Why is Julia meant for FSPM?

Many of you must have heard of the Julia programming language by now, perhaps from me or @rvezy or someone else, but may be wondering was is all the fuss about. There is plenty of material online that can explain the details better than I could ever do, but I thought about sharing why I think Julia is the perfect language for FSPM. My idea is that anyone who has used Julia can also share their experience below (or if you are doubting yourself, ask questions about it!).

Below an elevator pitch (tldr) and then you can stay in the elevator until the 50th floor and read the rest :sweat_smile:.

tldr: It is very easy to write code in Julia and make it run as fast as your machine allows, even if you are not an experienced software developer. Also, Julia is designed for collaborative projects and for maximum code reuse with minimum hassle.

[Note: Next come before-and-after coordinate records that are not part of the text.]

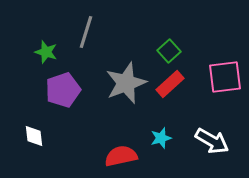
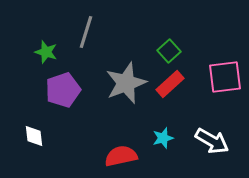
cyan star: moved 2 px right
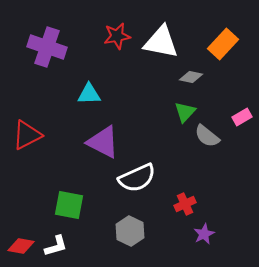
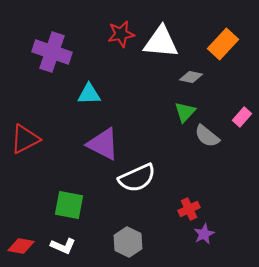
red star: moved 4 px right, 2 px up
white triangle: rotated 6 degrees counterclockwise
purple cross: moved 5 px right, 5 px down
pink rectangle: rotated 18 degrees counterclockwise
red triangle: moved 2 px left, 4 px down
purple triangle: moved 2 px down
red cross: moved 4 px right, 5 px down
gray hexagon: moved 2 px left, 11 px down
white L-shape: moved 7 px right; rotated 40 degrees clockwise
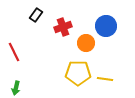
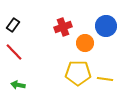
black rectangle: moved 23 px left, 10 px down
orange circle: moved 1 px left
red line: rotated 18 degrees counterclockwise
green arrow: moved 2 px right, 3 px up; rotated 88 degrees clockwise
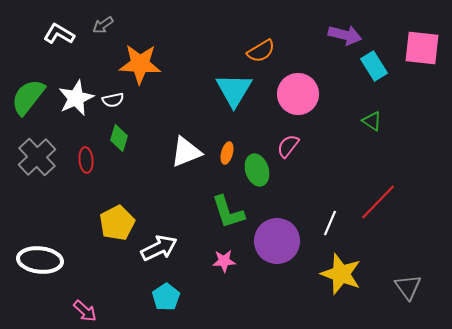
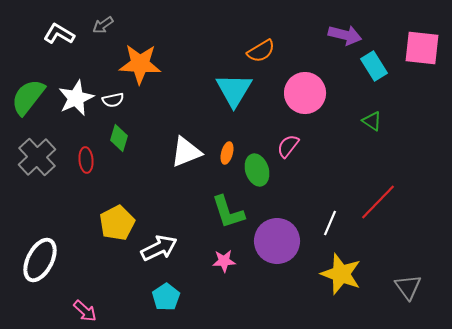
pink circle: moved 7 px right, 1 px up
white ellipse: rotated 69 degrees counterclockwise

These two aspects challenge the classic developer-user dualism that I believe is at the root of the sustainability crisis in scientific software, allowing for cutting-edge software that is easier and cheaper to maintain and more accessible to the average user :smiley:.

Julia: A solution to the two language problem

Firstly, the Julia programming language is the first serious attempt at solving the two language problem. This is a phenomenon whereby programming in may areas (e.g., research) is split into two roles: users that employslow, dynamic, interactive languages (R, Python, Matlab) that are easy to learn and use for prototyping code and developers that used fast, compiled, static languages to implement platforms, algorithms, models and anything that had to scale and run fast (C/C++, Fortran, Java). Although there have been attempts to speed up classic dynamic languages there is still is a large performance gap between languages like Matlab, Python or R and the potential performance of a really fast language (Julia Micro-Benchmarks).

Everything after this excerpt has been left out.